"You can have one if that funny little friend of yours can," he advanced.

"Oh, if you start giving me everything Eugenia has...!" protested Marise.

"Somebody ought to make her a present of a little ordinary sense," he commented, with no great interest in the subject. "I've seen her kind before. They tear things loose till they get what they want, and then they don't like it."

"Eugenia just loves it, every bit of it," Marise objected.

"Well, let her," he dismissed her from consideration with his usual nonchalance, and taking the last of the Dubonnet, he rose to go into his room.

In a moment Marise heard an indignant roar, "Mélanie has forgotten my hot water again!" Her father came to the door of his room, vast and bulging in his shirt and trousers, outraged by the oversight.

"Oh, yes," said Marise, in annoyance. "You might have known she would. Biron has been in another tantrum and taking her head off. It gets her so rattled she forgets her own work."

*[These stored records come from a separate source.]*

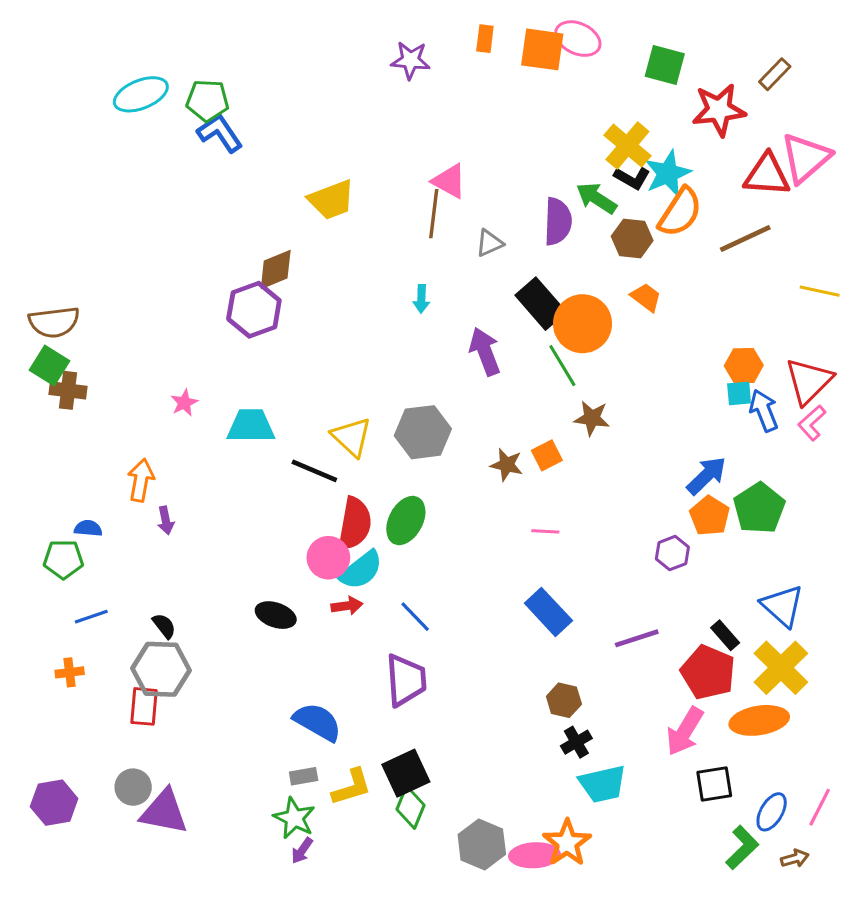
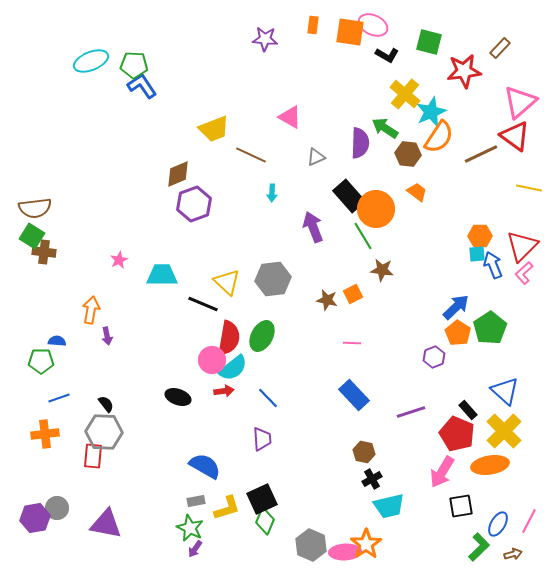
red triangle: (767, 175) -> (515, 136), moved, turned 32
black L-shape: (632, 178) -> (387, 55), moved
brown line: (434, 214) -> (251, 155), moved, turned -72
purple hexagon: (254, 310) -> (194, 204), moved
orange cross: (70, 672) -> (45, 434), size x1.5
purple trapezoid: (406, 680) -> (262, 439), size x0.7
gray circle: (133, 787) -> (57, 508), moved

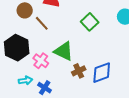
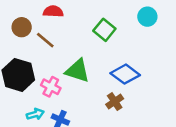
brown cross: (79, 71) -> (115, 102), moved
blue diamond: (102, 73) -> (125, 74), moved, turned 65

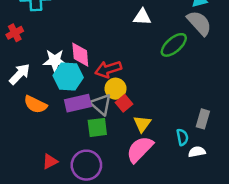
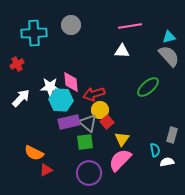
green ellipse: (174, 45) -> (148, 87), moved
orange semicircle: (35, 104) -> (34, 153), moved
purple circle: (86, 165) -> (89, 173), moved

"I don't see what that has to do with my hot water," cried the master of the house aggrieved.

"It hasn't! It hasn't!" cried Marise hastily, running to tell Mélanie of her crime.

Not till the hot water was safely delivered, and her father's comments on bad service diminished to a distant solitary mutter, did Marise go into her own room to dress. She had no hot water, either, but she washed in cold, scorning with all her heart the childishness of men, and laughing childishly at the picture her father had made, shouting and indignant, billowing in his shirt and trousers. He and Biron! One had always to be smoothing them down and wrapping them up in the little things they wanted. It must be truly lovely to be married to one, as poor Mélanie was! But, after all, Father did his best to be good to her, when everything about the house was all right and he could think of it. She hoped the dinner would be all right. It was too bad about that sole. Sole was so expensive too. Not that Father ever objected to anything the table cost. Oh, flûte! she had forgotten to see if Biron had exchanged that Bénédictine for Chartreuse. Father would raise the roof if they served him Bénédictine again. She put on her dress hurriedly, and hooking it up as she went, she stepped hastily down the hall to the kitchen. She never had any help from Mélanie in dressing, not even costumes that hooked up on the shoulders and under the arms, because it was important not to disturb the small quantity of gray matter Mélanie had, at the hour of serving a meal. It was all needed for the matter in hand.